Exercise aim: Without the pictures, give every record again exactly.
**** Source material ****
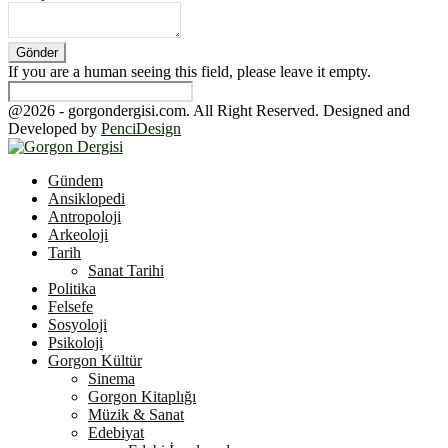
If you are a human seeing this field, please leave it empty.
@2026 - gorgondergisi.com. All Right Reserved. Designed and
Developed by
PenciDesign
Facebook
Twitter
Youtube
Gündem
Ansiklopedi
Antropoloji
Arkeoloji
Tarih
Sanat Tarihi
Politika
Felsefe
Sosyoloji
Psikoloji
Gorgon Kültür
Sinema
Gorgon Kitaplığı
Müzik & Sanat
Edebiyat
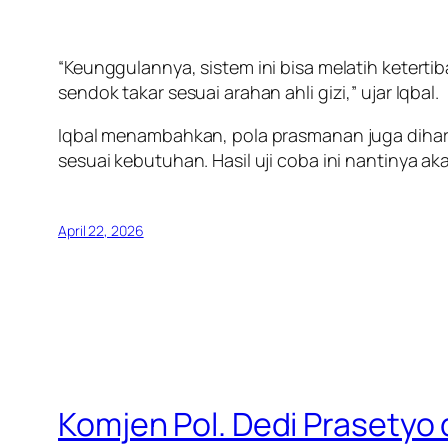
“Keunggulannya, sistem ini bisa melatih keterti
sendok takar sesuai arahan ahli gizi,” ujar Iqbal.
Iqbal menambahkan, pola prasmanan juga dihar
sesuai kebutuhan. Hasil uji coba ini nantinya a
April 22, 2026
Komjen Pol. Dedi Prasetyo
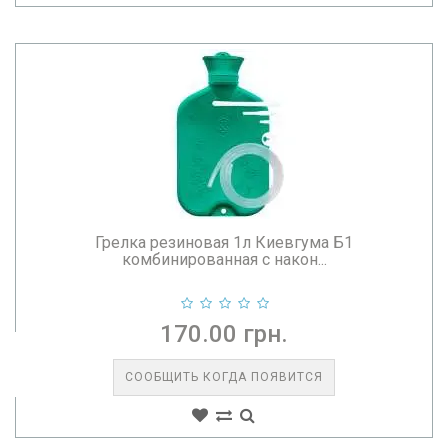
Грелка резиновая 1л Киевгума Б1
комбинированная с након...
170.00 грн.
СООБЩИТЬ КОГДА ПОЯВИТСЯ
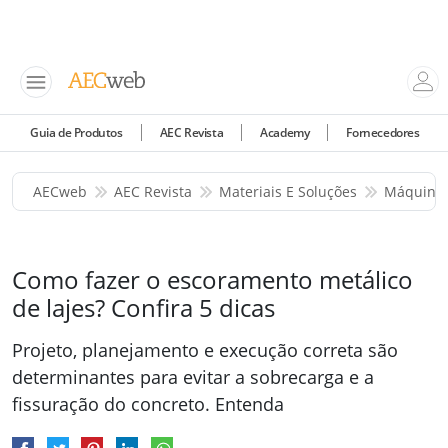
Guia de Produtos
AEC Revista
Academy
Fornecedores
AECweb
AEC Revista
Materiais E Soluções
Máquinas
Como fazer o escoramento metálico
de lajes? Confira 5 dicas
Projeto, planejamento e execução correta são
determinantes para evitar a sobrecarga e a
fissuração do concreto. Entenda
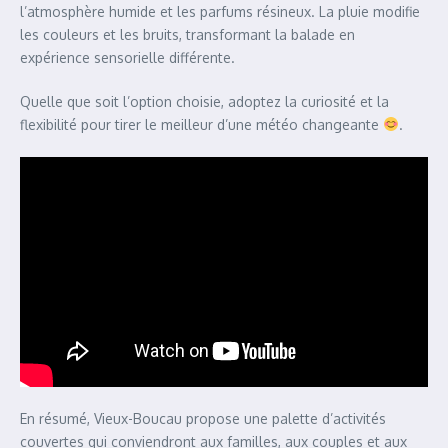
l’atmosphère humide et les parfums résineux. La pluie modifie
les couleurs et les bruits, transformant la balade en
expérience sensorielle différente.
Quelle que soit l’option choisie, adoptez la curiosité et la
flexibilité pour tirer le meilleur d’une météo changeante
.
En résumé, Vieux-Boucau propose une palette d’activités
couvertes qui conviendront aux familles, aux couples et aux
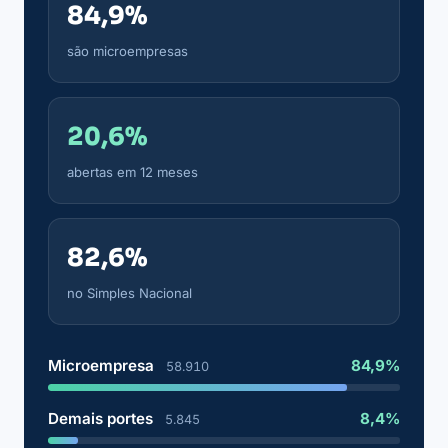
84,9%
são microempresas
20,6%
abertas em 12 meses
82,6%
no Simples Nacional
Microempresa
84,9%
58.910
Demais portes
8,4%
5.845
****
Exercise result:
If you are a human seeing this field, please leave it empty.
@2026 - gorgondergisi.com. All Right Reserved. Designed and
Developed by
PenciDesign
Facebook
Twitter
Youtube
Gündem
Ansiklopedi
Antropoloji
Arkeoloji
Tarih
Sanat Tarihi
Politika
Felsefe
Sosyoloji
Psikoloji
Gorgon Kültür
Sinema
Gorgon Kitaplığı
Müzik & Sanat
Edebiyat
“Keunggulannya, sistem ini bisa melatih keterti
sendok takar sesuai arahan ahli gizi,” ujar Iqbal.
Iqbal menambahkan, pola prasmanan juga dihar
sesuai kebutuhan. Hasil uji coba ini nantinya a
April 22, 2026
Komjen Pol. Dedi Prasetyo
Грелка резиновая 1л Киевгума Б1
комбинированная с након...
170.00 грн.
СООБЩИТЬ КОГДА ПОЯВИТСЯ
Guia de Produtos
AEC Revista
Academy
Fornecedores
AECweb
AEC Revista
Materiais E Soluções
Máquinas
Como fazer o escoramento metálico
de lajes? Confira 5 dicas
Projeto, planejamento e execução correta são
determinantes para evitar a sobrecarga e a
fissuração do concreto. Entenda
l’atmosphère humide et les parfums résineux. La pluie modifie
les couleurs et les bruits, transformant la balade en
expérience sensorielle différente.
Quelle que soit l’option choisie, adoptez la curiosité et la
flexibilité pour tirer le meilleur d’une météo changeante
.
En résumé, Vieux-Boucau propose une palette d’activités
couvertes qui conviendront aux familles, aux couples et aux
84,9%
são microempresas
20,6%
abertas em 12 meses
82,6%
no Simples Nacional
Microempresa
84,9%
58.910
Demais portes
8,4%
5.845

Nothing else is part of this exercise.